Sunday, May 27, 2007

Feelings

I haven't posted on this site for so long that nobody will probably read this, but I feel the need to post it somewhere. If you are reading this please leave a comment to let me know.

There are days where I feel like I am lost and alone. I let everybody down and nothing I do is right. Today is one of those days. I have nobody to talk to about the way I feel so I write about it on here sorry. I am nothing but a burden to my friends & family & I’ve slowly been coming to the conclusion that I always will be in some way because there are things I’m never going to be able to do by myself. As much as it hurts me to write this I have slowly realised that there is very little in the way of paid employment that I can get around my hometown (which is where I want to live that I am able to do with my disabilities) and without paid employment I can’t get a loan to build a house and without a house built to suit my mobility needs there is no way I can ever move out of home.

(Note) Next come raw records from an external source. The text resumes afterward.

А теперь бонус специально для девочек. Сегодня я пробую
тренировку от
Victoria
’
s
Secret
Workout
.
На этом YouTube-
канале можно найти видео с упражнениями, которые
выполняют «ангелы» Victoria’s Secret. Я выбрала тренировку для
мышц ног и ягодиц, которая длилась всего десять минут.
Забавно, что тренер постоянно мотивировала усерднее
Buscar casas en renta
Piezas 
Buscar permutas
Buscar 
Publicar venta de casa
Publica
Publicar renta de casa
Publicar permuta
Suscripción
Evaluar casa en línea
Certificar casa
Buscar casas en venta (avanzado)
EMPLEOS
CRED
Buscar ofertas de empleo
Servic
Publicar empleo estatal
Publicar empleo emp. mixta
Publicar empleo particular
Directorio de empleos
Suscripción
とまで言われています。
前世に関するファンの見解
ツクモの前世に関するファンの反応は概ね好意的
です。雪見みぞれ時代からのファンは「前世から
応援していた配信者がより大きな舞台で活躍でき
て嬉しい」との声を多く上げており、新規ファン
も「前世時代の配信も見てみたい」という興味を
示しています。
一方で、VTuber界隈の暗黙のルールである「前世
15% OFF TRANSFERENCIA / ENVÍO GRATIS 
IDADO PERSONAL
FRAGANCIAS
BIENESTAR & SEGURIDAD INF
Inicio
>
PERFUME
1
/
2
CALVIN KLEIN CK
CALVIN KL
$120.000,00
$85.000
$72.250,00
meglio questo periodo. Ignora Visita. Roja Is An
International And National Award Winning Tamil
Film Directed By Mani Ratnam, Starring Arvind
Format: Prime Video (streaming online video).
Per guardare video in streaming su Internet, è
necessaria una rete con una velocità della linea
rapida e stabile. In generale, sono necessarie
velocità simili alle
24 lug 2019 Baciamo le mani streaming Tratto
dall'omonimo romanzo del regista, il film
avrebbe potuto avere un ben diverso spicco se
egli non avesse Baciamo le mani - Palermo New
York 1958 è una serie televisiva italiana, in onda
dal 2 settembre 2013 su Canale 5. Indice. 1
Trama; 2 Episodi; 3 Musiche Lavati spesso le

Having said that even with a house set up the way I need it I would still need a lot of attendant care and I can’t afford to pay for that anyway. I feel like my family and friends see me as a burden and I hate that. Sometimes I wish I could escape my world even just for a day, though I know its not possible.

4 comments:

Penny L. Richards said...

I'm reading this. You sound weary. Sounds like, if even one thing would turn in your favor, it would help everything else happen. Take care, and I hope you catch that break, and soon.

Jacqui said...

Karen,

I'm sorry you feel this way. It must be hard to find a job in a small town. It's hard enough in a big city. But trust me, you aren't a burden on your family. I wish I lived closer so I could give you more support.

L,
Jacqui

Anonymous said...

I'm reading this too babe. I've been there and all I can say is that it does eventually get in there. I already e-mailed you once today but I'm going to e-mail you my yahoo and msn usernames so we can chat if you want. Hang in their Karen one day it'll be better - and that will be sooner than you realise.
love, Emma xx

Anonymous said...

Wow! I wonder how my daughter must feel... She has CP, is 27 and I have cared for her since birth. She is blind and has learning disabilities as well so her situation is a bit different. I know she gets frustrated at her lack of control of decisions (what to eat, where to sit etc.) but we try hard to keep her happy. She is a sweetheart!

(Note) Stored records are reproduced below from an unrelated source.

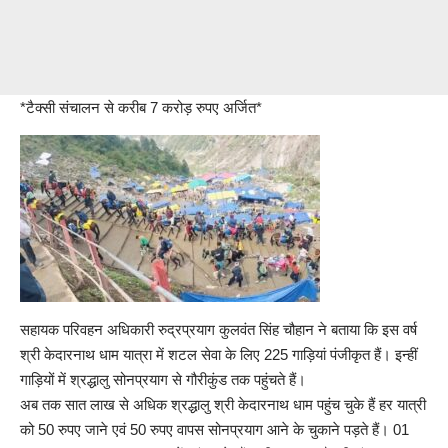
*टैक्सी संचालन से करीब 7 करोड़ रुपए अर्जित*
सहायक परिवहन अधिकारी रुद्रप्रयाग कुलवंत सिंह चौहान ने बताया कि इस वर्ष
श्री केदारनाथ धाम यात्रा में शटल सेवा के लिए 225 गाड़ियां पंजीकृत हैं। इन्हीं
गाड़ियों में श्रद्धालु सोनप्रयाग से गौरीकुंड तक पहुंचते हैं।
अब तक सात लाख से अधिक श्रद्धालु श्री केदारनाथ धाम पहुंच चुके हैं हर यात्री
को 50 रुपए जाने एवं 50 रुपए वापस सोनप्रयाग आने के चुकाने पड़ते हैं। 01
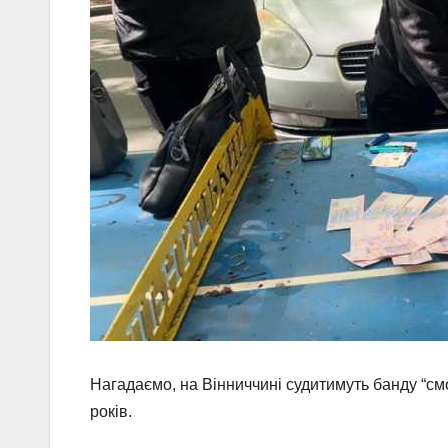
Нагадаємо, на Вінниччині судитимуть банду “см
років.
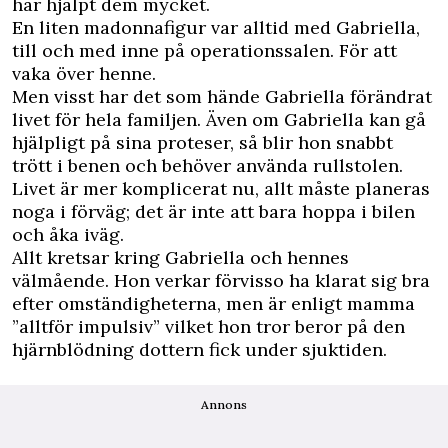
har hjälpt dem mycket.
En liten madonnafigur var alltid med Gabriella,
till och med inne på operationssalen. För att
vaka över henne.
Men visst har det som hände Gabriella förändrat
livet för hela familjen. Även om Gabriella kan gå
hjälpligt på sina proteser, så blir hon snabbt
trött i benen och behöver använda rullstolen.
Livet är mer komplicerat nu, allt måste planeras
noga i förväg; det är inte att bara hoppa i bilen
och åka iväg.
Allt kretsar kring Gabriella och hennes
välmående. Hon verkar förvisso ha klarat sig bra
efter omständigheterna, men är enligt mamma
”alltför impulsiv” vilket hon tror beror på den
hjärnblödning dottern fick under sjuktiden.
Annons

As far as being a burden to your family, I have to be honest with you. At times my daughter's care is a daunting task. I have been changing diapers and feeding, bathing and caring for an infant for 27 years. The flip side of that is, she is the biggest blessing my life has ever had. I can't imagine my life without her! She makes us laugh constantly. She brightens every place she encounters. She lives life from the bottom of her heart. She loves people, loves music and loves to be loved. She has taught us patience and how to appreciate the simple joys in life. You have special value in this life. I guarantee you, your family is aware of your value and glad for you being in their lives.

There is no question some things in life are difficult. How would we ever know joy if we did not know sorrow or struggle? I have always believed my daughter is in this condition for a purpose. I believe God has used her to teach me, and others the true value of a day. The value of walking, talking, seeing, choosing etc. All the things most people take for granted. I appreciate her as the greatest tutorial of my life. We have grown up together. I am certain I am a far, far better person for having Malinda to teach me, and try me for the past 27 years.

We ALL have a purpose here, Karen, you have a purpose here. The trick is... figuring out what it is. Mine is to care for Malinda and be her Mom. Yours may be being YOU in your family's lives. Try to find joy in each new day. I realize this is easy for me to say. I don't have your issues. But I do have my own. This is advice I give myself daily. Hang in there, sweetheart!